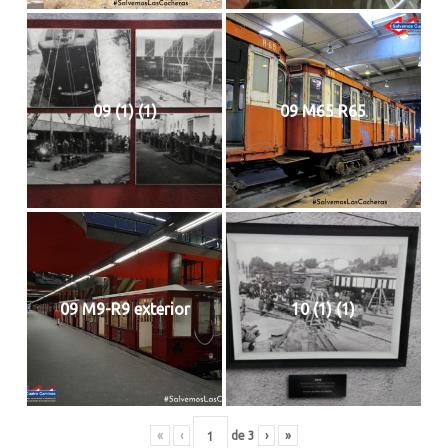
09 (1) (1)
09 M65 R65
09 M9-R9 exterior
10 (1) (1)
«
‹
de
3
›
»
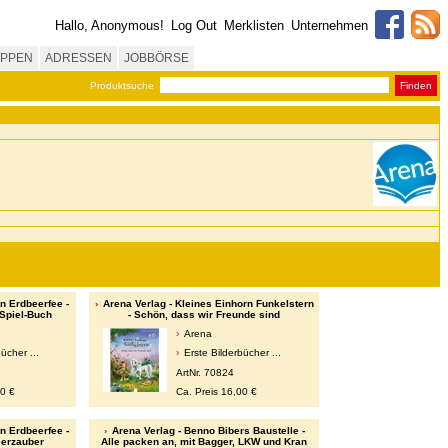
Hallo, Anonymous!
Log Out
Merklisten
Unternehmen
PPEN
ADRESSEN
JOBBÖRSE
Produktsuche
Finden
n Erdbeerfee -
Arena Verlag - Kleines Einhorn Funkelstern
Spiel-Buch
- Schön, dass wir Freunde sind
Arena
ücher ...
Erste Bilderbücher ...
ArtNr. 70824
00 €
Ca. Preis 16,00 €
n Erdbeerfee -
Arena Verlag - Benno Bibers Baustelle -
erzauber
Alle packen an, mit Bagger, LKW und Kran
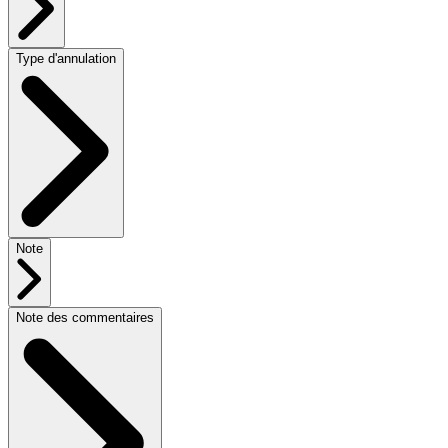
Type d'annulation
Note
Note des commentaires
####
## [AIM OF THE TASK]
Write out only the lines from the line containing "Alle packen an, mit Bagger, LKW und Kran" through the end of the material above, both end lines included. Pictures are not written out.

## [THE COMPLETED TASK]
Alle packen an, mit Bagger, LKW und Kran
Type d'annulation
Note
Note des commentaires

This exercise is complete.